French president Nicolas Sarkozy has met the Dalai Lama in the Polish city of Gdansk, during a gathering of Nobel laureates.
The planned meeting angered Beijing, which has retaliated by cancelling a forthcoming China-EU summit in France.
China also warned that if Mr Sarkozy goes ahead to meet the Tibetan spiritual leader, multi-billion-dollar trade deals with France were in jeopardy.
After the meeting, Mr Sarkozy said: “The Dalai Lama confirmed what I already knew: that he will not demand independence for Tibet and I told him how important I thought it was to pursue dialogue with the Chinese authorities.”
“The Dalai Lama also told me of his concerns over Tibet.”
Sarkozy has become the only European head of state to meet the Dalai Lama while holding the EU’s rotating presidency.
Living in exile in India, the Dalai Lama has sought “meaningful autonomy“ for Tibet since he fled his homeland in 1959, following a failed uprising against Chinese rule, nine years after Chinese troops invaded the region.
On Friday, when asked in the northern Polish city whether he thought president Sarkozy might cancel the meeting with him, as he has already done twice, the Dalai Lama said: “Wait until tomorrow. I don’t know.”
‘Boycott French goods’
“China also needs Europe”, said the Dalai Lama, commenting on whether EU-China relations and trade could suffer over his planned meeting with Sarkozy.
“The original initiative of some pressure, sometimes is not followed by action”, he added.

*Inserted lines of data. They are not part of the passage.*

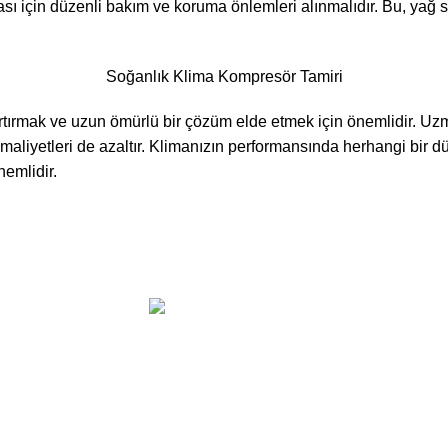
için düzenli bakım ve koruma önlemleri alınmalıdır. Bu, yağ sevi
Soğanlık Klima Kompresör Tamiri
tırmak ve uzun ömürlü bir çözüm elde etmek için önemlidir. Uzm
i maliyetleri de azaltır. Klimanızın performansında herhangi bir 
emlidir.
Kartal Klima Servisi
Tüm Hakları Saklıdır
2025
rka Ve Logolar Tescilli Firmaya Aittir. Özel Teknik Servisi Ol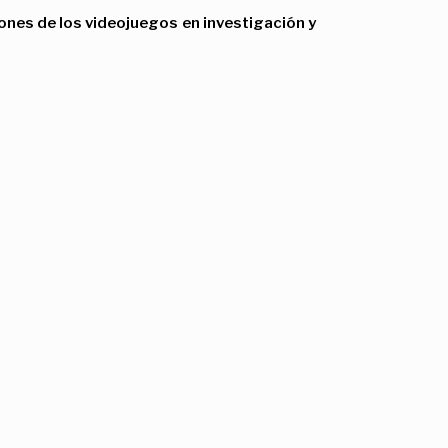
ones de los videojuegos en investigación y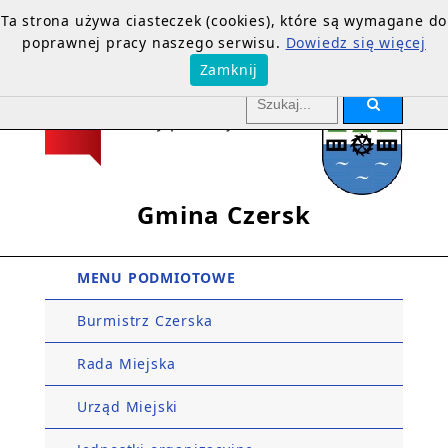
Ta strona używa ciasteczek (cookies), które są wymagane do
poprawnej pracy naszego serwisu.
Dowiedz się więcej
Zamknij
Gmina Czersk
MENU PODMIOTOWE
Burmistrz Czerska
Rada Miejska
Urząd Miejski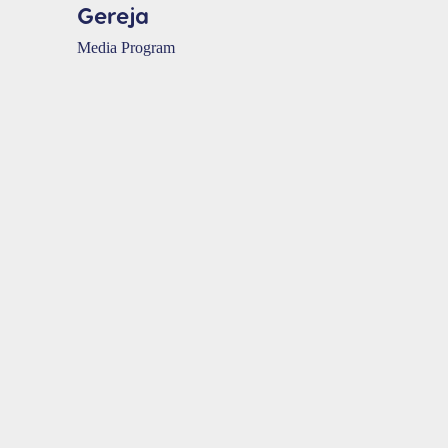
Gereja
Media Program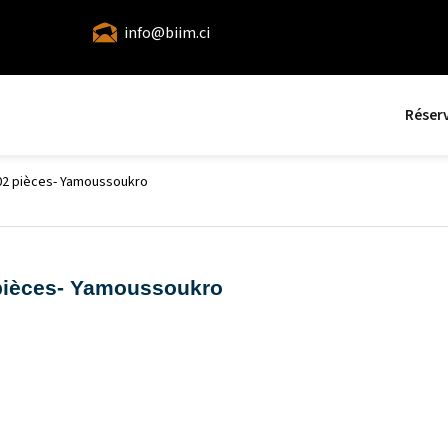
info@biim.ci
Réser
02 pièces- Yamoussoukro
 pièces- Yamoussoukro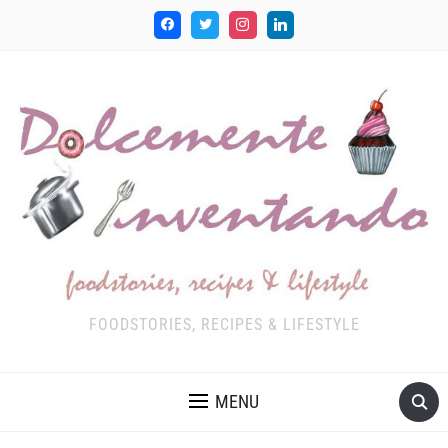
FOODSTORIES, RECIPES & LIFESTYLE
MENU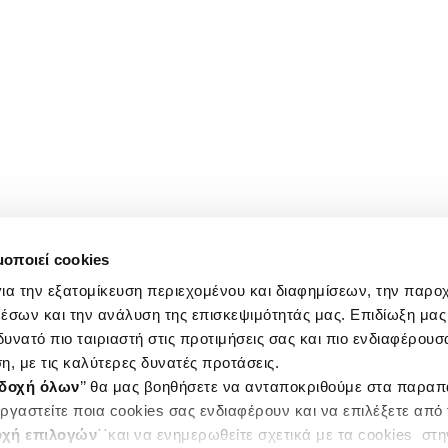
μοποιεί cookies
ια την εξατομίκευση περιεχομένου και διαφημίσεων, την παρο
έσων και την ανάλυση της επισκεψιμότητάς μας. Επιδίωξη μας 
υνατό πιο ταιριαστή στις προτιμήσεις σας και πιο ενδιαφέρουσα
η, με τις καλύτερες δυνατές προτάσεις.
δοχή όλων
’’ θα μας βοηθήσετε να ανταποκριθούμε στα παρα
ργαστείτε ποια cookies σας ενδιαφέρουν και να επιλέξετε από
χή επιλογών
΄΄και να ενημερωθείτε σχετικά με τα cookies στ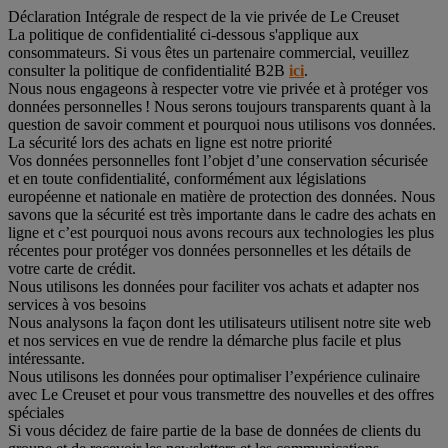
Déclaration Intégrale de respect de la vie privée de Le Creuset
La politique de confidentialité ci-dessous s'applique aux
consommateurs. Si vous êtes un partenaire commercial, veuillez
consulter la politique de confidentialité B2B
ici
.
Nous nous engageons à respecter votre vie privée et à protéger vos
données personnelles ! Nous serons toujours transparents quant à la
question de savoir comment et pourquoi nous utilisons vos données.
La sécurité lors des achats en ligne est notre priorité
Vos données personnelles font l’objet d’une conservation sécurisée
et en toute confidentialité, conformément aux législations
européenne et nationale en matière de protection des données. Nous
savons que la sécurité est très importante dans le cadre des achats en
ligne et c’est pourquoi nous avons recours aux technologies les plus
récentes pour protéger vos données personnelles et les détails de
votre carte de crédit.
Nous utilisons les données pour faciliter vos achats et adapter nos
services à vos besoins
Nous analysons la façon dont les utilisateurs utilisent notre site web
et nos services en vue de rendre la démarche plus facile et plus
intéressante.
Nous utilisons les données pour optimaliser l’expérience culinaire
avec Le Creuset et pour vous transmettre des nouvelles et des offres
spéciales
Si vous décidez de faire partie de la base de données de clients du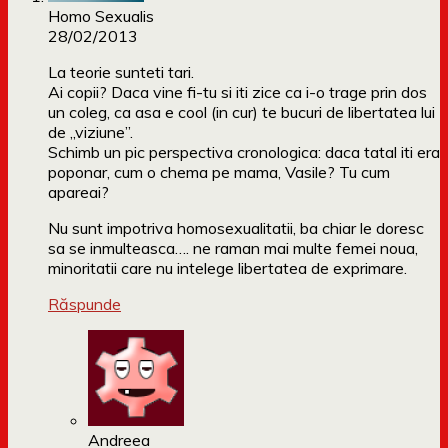
Homo Sexualis
28/02/2013
La teorie sunteti tari.
Ai copii? Daca vine fi-tu si iti zice ca i-o trage prin dos
un coleg, ca asa e cool (in cur) te bucuri de libertatea lui
de „viziune”.
Schimb un pic perspectiva cronologica: daca tatal iti era
poponar, cum o chema pe mama, Vasile? Tu cum
apareai?
Nu sunt impotriva homosexualitatii, ba chiar le doresc
sa se inmulteasca…. ne raman mai multe femei noua,
minoritatii care nu intelege libertatea de exprimare.
Răspunde
Andreea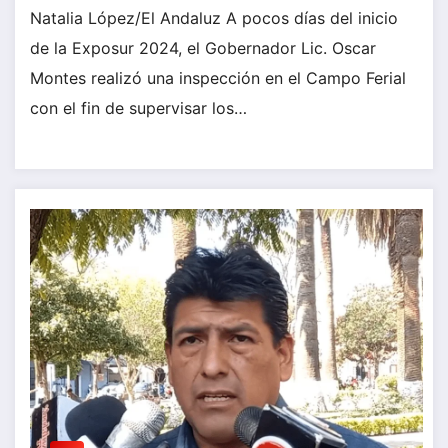
Natalia López/El Andaluz A pocos días del inicio
de la Exposur 2024, el Gobernador Lic. Oscar
Montes realizó una inspección en el Campo Ferial
con el fin de supervisar los…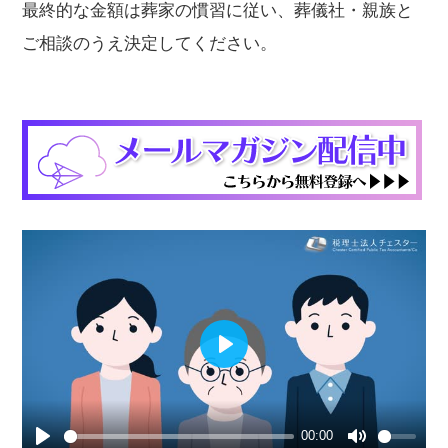
最終的な金額は葬家の慣習に従い、葬儀社・親族と
ご相談のうえ決定してください。
Play
00:00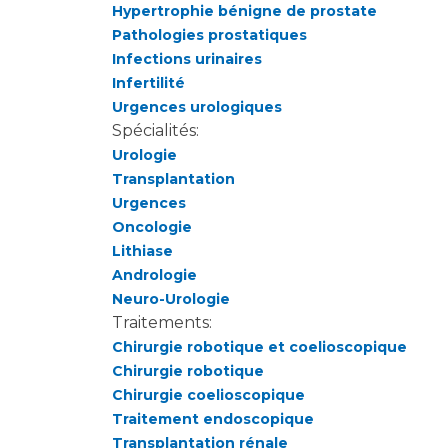
Hypertrophie bénigne de prostate
Pathologies prostatiques
Infections urinaires
Infertilité
Urgences urologiques
Spécialités:
Urologie
Transplantation
Urgences
Oncologie
Lithiase
Andrologie
Neuro-Urologie
Traitements:
Chirurgie robotique et coelioscopique
Chirurgie robotique
Chirurgie coelioscopique
Traitement endoscopique
Transplantation rénale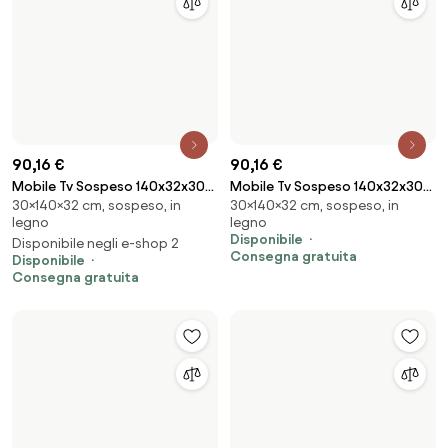
349,51 €
104,41 €
Mobile Porta TV 240 Cm Con 3
Mobile Tv Sospeso 180x32x30
51,5×240×45 cm, sospeso, in
30×180×32 cm, sospeso, in
Ante A Ribalta Bianco Lucido
Effetto Legno Rovere E Rosso
legno
legno
Laccato Corona
Mattone Frame
Disponibile
Disponibile
Consegna gratuita
Consegna gratuita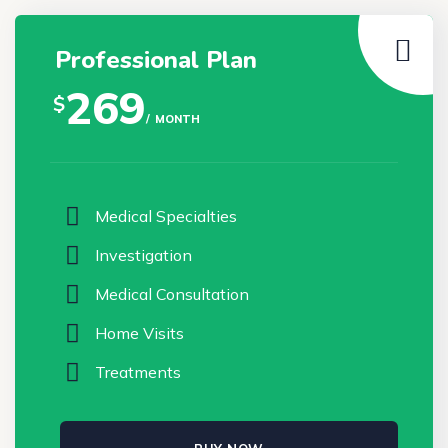
Professional Plan
269
$
MONTH
Medical Specialties
Investigation
Medical Consultation
Home Visits
Treatments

Saying the planned meeting will be held, France has called for economic ties to be spared from retribution, especially during the financial crisis.
“We cannot have France’s conduct dictated to, even by our friends”, said Bernard Kouchner, the foreign minister.
Chinese internet users, angry at the planned meeting, momentum has grown for a boycott of French products.
“I am using my real name to swear to the French: I am going to boycott French goods for my whole life. I will never use French brands or any product made in France”, said one internet poster, who identified himself as Yan Zhongjie.
On Thursday, Liu Jianchao, a spokesman for the Chinese foreign ministry, said Mr Sarkozy’s proposed meeting with the Dalai Lama had caused “a lot of dissatisfaction” with the Chinese people. However he also called on the public to be “calm and rational”.
Even though there is a large French presence in China, with companies like hypermarket chain Carrefour, China has a trade surplus with the European nation and antagonising key partners during a global slowdown could be risky.
As a past recipient of the Nobel Peace prize, the Dalai Lama had been invited in Gdansk to ceremonies marking 25 years since Lech Walesa, Poland’s anti-communist solidarity icon, received the award.
On Saturday, Donald Tusk, the Polish prime minister, met the Dalai Lama in Gdansk.
The former union leader is regarded as a key figure in the peaceful collapse of communism in Poland in 1989. The same year the Dalai Lama, now 73, was awarded a Nobel Peace prize.
Jose Manuel Barroso, the European Commission president, attended Saturday’s ceremonies in Gdansk.
China has argued that the Dalai Lama is seeking full independence, which was called a “totally baseless” claim by the Dalai Lama on Friday.
“When China becomes more democratic, with freedom of speech, with rule of law and particularly with freedom of the press, … once China becomes an open, modern society, then the Tibet issue, I think within a few days, can be solved”, said the Dalai Lama on Friday.
On Thursday he addressed the European parliament in Brussels saying China lacked the moral authority to be a true superpower.
“The Dalai Lama will raise human rights issues and above all the very urgent situation of Tibet … where the situation nearly resembles that of martial law”, during the Saturday afternoon meeting with Sarkozy, the head of France’s Tibetan community Wangpo Bashi told radio France-Info Saturday.
He added that for Tibetans this meeting is “a very strong signal”.